Andy: Well, I had a conversation yesterday with the client that wanted to have their navigation all be tucked away in the hamburger icon. Even for desktop visitors to show the three little lines in the corner. You’ve seen this before. I would never know normally do that. I would not recommend that. You wanna help the visitor know instantly that they’re in the right place. And the visitor’s eyes will quickly go to the main navigation and look at those labels. Does that mean it’s a bad decision? It does not mean it’s a bad decision to use the hamburger icon for the desktop experience. So I told them, here’s what we recommend. We can do whatever we want to, it’s your website. I’m not gonna push you in to an option. Here’s why I recommend that. But if you feel strongly about this, we can definitely try that. I mean, there’s a decent case in that example, that it could be a good idea but what’s the downside? What’s the risk? What are the pros? What are the cons? That’s just a conversation.

What Is Account-based Content Marketing And How Can You Leverage It?

George: I had to ask about the website because we, in our audience, there’s a lot of people that sell websites and we’ve got a lot of entrepreneurs that probably need a better website experience. So I wanted to ask that because obviously you are an expert in that space and thank you for those learnings, but now I wanna tackle ABM. And if we could put like an echo on that and maybe like some noise I’m out, myself and Elon Musk never met ’em by the way, but we’re trying to kill acronyms. And I’ve kind of taken that on. I was training some new sales reps in our company yesterday in an hour. And I was like, okay, list off all the acronyms that you’ve heard in the last three weeks since you started. And then they’re like, oh, there’s so many any of them. So ABM stands for Account Based Marketing. But what I’d like to understand in that acronym, and it’s been around for a while. What do you think it is? Because you are one of the experts in this space, 120,000 people go to your newsletter on LinkedIn, on your regular cadence. So you’re an expert, Andy, what is it?

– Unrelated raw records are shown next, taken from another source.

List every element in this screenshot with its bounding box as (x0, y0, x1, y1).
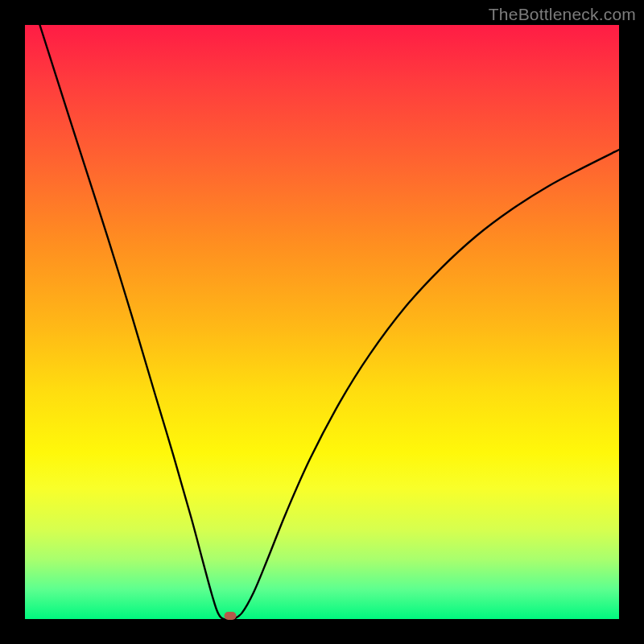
optimal-marker (224, 612, 236, 620)
watermark-text: TheBottleneck.com (489, 5, 636, 24)
bottleneck-curve (25, 25, 619, 619)
plot-area (25, 25, 619, 619)
chart-frame: TheBottleneck.com (0, 0, 644, 644)
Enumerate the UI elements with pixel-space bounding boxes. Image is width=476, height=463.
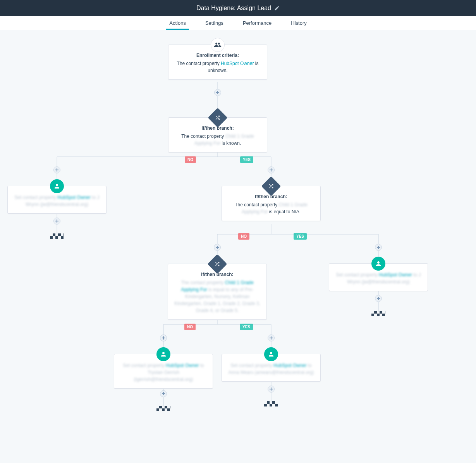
action-no3-node[interactable]: Set contact property HubSpot Owner to Tr…	[114, 354, 213, 389]
contact-owner-icon	[156, 347, 170, 361]
yes-badge: YES	[240, 324, 253, 330]
contacts-icon	[211, 38, 225, 52]
add-action-button[interactable]	[375, 244, 382, 251]
branch3-text: The contact property Child 1 Grade Apply…	[174, 279, 261, 314]
action-yes2-node[interactable]: Set contact property HubSpot Owner to J …	[329, 263, 428, 291]
contact-owner-icon	[371, 257, 385, 271]
no-badge: NO	[185, 156, 196, 163]
enrollment-text: The contact property HubSpot Owner is un…	[174, 60, 261, 74]
branch2-node[interactable]: If/then branch: The contact property Chi…	[222, 186, 321, 221]
branch3-node[interactable]: If/then branch: The contact property Chi…	[168, 264, 267, 320]
end-icon	[264, 401, 278, 406]
edit-icon[interactable]	[274, 5, 280, 11]
end-icon	[156, 406, 170, 411]
add-action-button[interactable]	[160, 334, 167, 341]
enrollment-node[interactable]: Enrollment criteria: The contact propert…	[168, 45, 267, 80]
workflow-title: Data Hygiene: Assign Lead	[196, 5, 271, 12]
action-text: Set contact property HubSpot Owner to An…	[227, 362, 315, 376]
action-yes3-node[interactable]: Set contact property HubSpot Owner to An…	[222, 354, 321, 382]
workflow-canvas[interactable]: Enrollment criteria: The contact propert…	[0, 30, 476, 463]
property-link[interactable]: HubSpot Owner	[221, 61, 254, 66]
enrollment-title: Enrollment criteria:	[174, 53, 261, 58]
no-badge: NO	[238, 233, 249, 240]
branch1-node[interactable]: If/then branch: The contact property Chi…	[168, 117, 267, 153]
contact-owner-icon	[50, 179, 64, 193]
add-action-button[interactable]	[160, 390, 167, 397]
yes-badge: YES	[294, 233, 307, 240]
tab-actions[interactable]: Actions	[169, 16, 186, 30]
action-text: Set contact property HubSpot Owner to J …	[335, 271, 422, 285]
tab-performance[interactable]: Performance	[243, 16, 272, 30]
action-text: Set contact property HubSpot Owner to Tr…	[120, 362, 207, 383]
branch1-text: The contact property Child 1 Grade Apply…	[174, 133, 261, 147]
add-action-button[interactable]	[268, 386, 275, 393]
no-badge: NO	[184, 324, 196, 330]
end-icon	[50, 233, 64, 239]
tab-bar: Actions Settings Performance History	[0, 16, 476, 30]
add-action-button[interactable]	[268, 166, 275, 173]
contact-owner-icon	[264, 347, 278, 361]
tab-history[interactable]: History	[291, 16, 306, 30]
add-action-button[interactable]	[53, 166, 60, 173]
branch2-text: The contact property Child 1 Grade Apply…	[227, 201, 315, 215]
add-action-button[interactable]	[214, 244, 221, 251]
add-action-button[interactable]	[268, 334, 275, 341]
end-icon	[371, 311, 385, 316]
add-action-button[interactable]	[53, 218, 60, 225]
page-header: Data Hygiene: Assign Lead	[0, 0, 476, 16]
action-no1-node[interactable]: Set contact property HubSpot Owner to J …	[7, 186, 107, 214]
tab-settings[interactable]: Settings	[205, 16, 223, 30]
add-action-button[interactable]	[214, 89, 221, 96]
add-action-button[interactable]	[375, 295, 382, 302]
action-text: Set contact property HubSpot Owner to J …	[13, 194, 101, 208]
yes-badge: YES	[240, 156, 253, 163]
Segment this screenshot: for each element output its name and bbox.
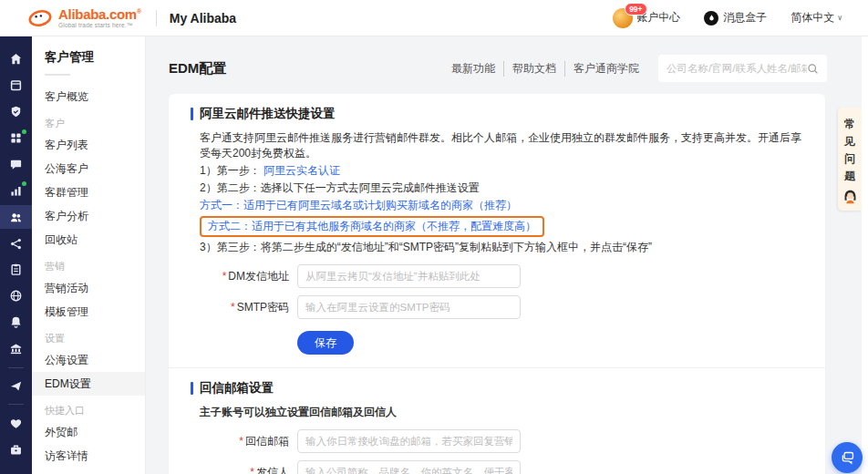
account-center[interactable]: 99+ 账户中心 <box>613 8 680 28</box>
faq-tab-char: 见 <box>844 133 855 150</box>
step-1-prefix: 1）第一步： <box>200 164 261 177</box>
green-dot-indicator <box>22 129 26 134</box>
required-asterisk: * <box>250 466 254 474</box>
shield-icon[interactable] <box>0 100 32 124</box>
scrollbar-track[interactable] <box>862 36 868 474</box>
brand-tagline: Global trade starts here.™ <box>58 23 141 29</box>
faq-tab-char: 问 <box>844 150 855 168</box>
aliyun-intro-text: 客户通支持阿里云邮件推送服务进行营销邮件群发。相比个人邮箱，企业使用独立的群发邮… <box>200 130 803 161</box>
section-divider <box>169 367 825 368</box>
sidebar-item-customer-overview[interactable]: 客户概览 <box>32 85 145 108</box>
sidebar-item-public-sea-customers[interactable]: 公海客户 <box>32 157 145 180</box>
rail-divider <box>8 367 24 368</box>
analytics-icon[interactable] <box>0 179 32 202</box>
sidebar-item-public-sea-settings[interactable]: 公海设置 <box>32 348 145 372</box>
clipboard-icon[interactable] <box>0 258 32 282</box>
chat-bubbles-icon <box>840 450 855 466</box>
share-icon[interactable] <box>0 232 32 255</box>
sidebar-item-foreign-trade-mail[interactable]: 外贸邮 <box>32 420 145 444</box>
sender-name-input[interactable] <box>297 460 521 474</box>
smtp-password-row: *SMTP密码 <box>191 295 803 319</box>
alibaba-smiley-icon <box>27 8 53 28</box>
sidebar-title-divider <box>45 74 70 76</box>
sidebar-item-card-requests[interactable]: 索要名片的请求 <box>32 468 145 474</box>
search-icon[interactable] <box>807 63 819 75</box>
sidebar-group-label-marketing: 营销 <box>32 252 145 276</box>
section-title-reply-email: 回信邮箱设置 <box>191 380 803 397</box>
smtp-password-input[interactable] <box>297 295 521 319</box>
bell-icon[interactable] <box>0 311 32 335</box>
required-asterisk: * <box>222 270 227 283</box>
green-dot-indicator <box>22 181 26 186</box>
chevron-down-icon: ∨ <box>837 14 842 22</box>
sender-name-label: *发信人 <box>191 465 289 474</box>
save-button-aliyun[interactable]: 保存 <box>297 331 354 355</box>
dm-sender-address-label: *DM发信地址 <box>191 269 289 284</box>
chat-fab-button[interactable] <box>832 442 863 473</box>
search-input[interactable] <box>666 63 807 74</box>
page-title: EDM配置 <box>169 60 226 77</box>
option-2-link-highlighted[interactable]: 方式二：适用于已有其他服务商域名的商家（不推荐，配置难度高） <box>200 216 544 237</box>
brand-wordmark: Alibaba.com® <box>58 7 141 21</box>
option-1-link[interactable]: 方式一：适用于已有阿里云域名或计划购买新域名的商家（推荐） <box>200 198 803 213</box>
accent-bar <box>191 382 193 395</box>
icon-rail <box>0 36 32 474</box>
globe-icon[interactable] <box>0 284 32 308</box>
required-asterisk: * <box>239 435 243 448</box>
notification-count-badge: 99+ <box>625 3 646 15</box>
sidebar-item-visitor-details[interactable]: 访客详情 <box>32 444 145 468</box>
link-help-docs[interactable]: 帮助文档 <box>504 61 565 77</box>
customers-icon[interactable] <box>0 205 32 229</box>
required-asterisk: * <box>231 301 235 314</box>
briefcase-icon[interactable] <box>0 438 32 461</box>
dm-sender-address-input[interactable] <box>297 264 521 288</box>
sidebar-item-recycle-bin[interactable]: 回收站 <box>32 228 145 252</box>
language-selector[interactable]: 简体中文 ∨ <box>790 10 842 26</box>
sidebar-group-label-shortcuts: 快捷入口 <box>32 396 145 420</box>
smtp-password-label: *SMTP密码 <box>191 300 289 315</box>
reply-email-row: *回信邮箱 <box>191 429 803 453</box>
aliyun-realname-link[interactable]: 阿里云实名认证 <box>264 164 340 177</box>
reply-email-subtitle: 主子账号可以独立设置回信邮箱及回信人 <box>200 405 803 420</box>
message-box-label: 消息盒子 <box>723 10 767 26</box>
link-merchant-academy[interactable]: 客户通商学院 <box>565 61 647 77</box>
reply-email-label: *回信邮箱 <box>191 434 289 449</box>
message-box[interactable]: 消息盒子 <box>704 10 767 26</box>
sidebar-title: 客户管理 <box>32 49 145 66</box>
sidebar-item-template-mgmt[interactable]: 模板管理 <box>32 300 145 324</box>
home-icon[interactable] <box>0 47 32 71</box>
registered-mark: ® <box>137 8 141 15</box>
sidebar-item-edm-settings[interactable]: EDM设置 <box>32 372 145 396</box>
sidebar-menu: 客户管理 客户概览 客户 客户列表 公海客户 客群管理 客户分析 回收站 营销 … <box>32 36 146 474</box>
step-2: 2）第二步：选择以下任一方式去阿里云完成邮件推送设置 <box>200 180 803 196</box>
faq-tab-char: 常 <box>844 116 855 133</box>
sidebar-item-marketing-campaigns[interactable]: 营销活动 <box>32 276 145 300</box>
message-box-icon <box>704 11 718 26</box>
dm-sender-address-row: *DM发信地址 <box>191 264 803 288</box>
app-title: My Alibaba <box>170 11 236 26</box>
accent-bar <box>191 108 193 120</box>
reply-email-input[interactable] <box>297 429 521 453</box>
edm-config-card: 阿里云邮件推送快捷设置 客户通支持阿里云邮件推送服务进行营销邮件群发。相比个人邮… <box>169 94 825 474</box>
rail-divider <box>8 404 24 405</box>
link-latest-features[interactable]: 最新功能 <box>443 61 504 77</box>
header-divider <box>156 10 157 26</box>
sender-name-row: *发信人 <box>191 460 803 474</box>
top-header: Alibaba.com® Global trade starts here.™ … <box>0 0 868 36</box>
apps-icon[interactable] <box>0 127 32 150</box>
chat-icon[interactable] <box>0 153 32 177</box>
alibaba-logo[interactable]: Alibaba.com® Global trade starts here.™ <box>27 7 141 29</box>
faq-assistant-avatar-icon <box>842 189 858 204</box>
sidebar-group-label-customer: 客户 <box>32 108 145 133</box>
send-icon[interactable] <box>0 375 32 398</box>
calendar-icon[interactable] <box>0 74 32 98</box>
sidebar-item-customer-list[interactable]: 客户列表 <box>32 133 145 157</box>
search-box[interactable] <box>658 55 827 82</box>
sidebar-item-customer-analysis[interactable]: 客户分析 <box>32 204 145 228</box>
sidebar-item-customer-group-mgmt[interactable]: 客群管理 <box>32 180 145 204</box>
bank-icon[interactable] <box>0 337 32 361</box>
faq-floating-tab[interactable]: 常 见 问 题 <box>838 108 862 211</box>
section-title-aliyun-push: 阿里云邮件推送快捷设置 <box>191 106 803 122</box>
heart-icon[interactable] <box>0 411 32 435</box>
main-content: EDM配置 最新功能 帮助文档 客户通商学院 阿里云邮件推送快捷设置 客户通支持… <box>146 36 868 474</box>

Andy: Unlike traditional content marketing, which is ranking for key phrases, posting on social media, sending newsletters and getting traffic from those traditional sources of search, social and email, and then hopefully some percentage of those people become a lead. And then you qualify that lead after they’ve converted, taken an action on the website, hit the thank you page, that’s fishing with a net. So you just got a lot of agency who swims in today. It’s a passive thing in some ways. All of those, you’re sort of hoping for the visitor to take the first step. You need create a lot of awareness so that the people who really need you and who you can really help do swim into that net that day. And that’s how we’ve generated. We generate like 900 leads a year that way. And we, 7 million in revenue through mostly that approach. But ABM is the opposite. It’s fishing with a spear. You begin by identifying the people that you really wanna meet, that you really can.. if you reach them, if you persuade them, they’re highly likely to need your help because they have the job title, they’re in the industry, they meet your.. I’ll avoid the acronym, your ideal client profile. You’ve heard this one, right?

George: Absolutely.

Andy: Yeah. Okay, so now you’re gonna create contents. And what I’m doing here really is account based content marketing. I’m a content marketer, so I’m not using fancy technology. I’m not buying a big piece of software. There’s no advertising involved. I’m simply producing a custom piece of content specifically for this tiny audience. People with senior level job titles and companies of a certain size, companies in a certain industry. And that content is so compelling. It’s like research on common mistakes people are making, people just like you, people in your field, people who work with your type of clients and then it’s catnap, right? They’re gonna see I’m gonna reach out to them individually, one on one. I’m in LinkedIn, I’m contacting people through direct messages. People who are already in my network. So this is an example of, this is the 11 millionth example of where it helps to have a good social media network and then inviting them. Just inviting these people who are already highly qualified. So I did one last week. It was about a 10 hour project to get together the webinar and the research and the slides and put it all together. I had a total of seven attendees. George, am I sad? Is that a failure? In normal content marketing that would be a huge miss. Nope, two of them asked for follow up meetings and wanna talk to me about their projects. So it’s a quantity doesn’t matter. It’s about quality. 100% sales marketing alignment, zero waste marketing, because you are beginning with an audience that is extremely qualified.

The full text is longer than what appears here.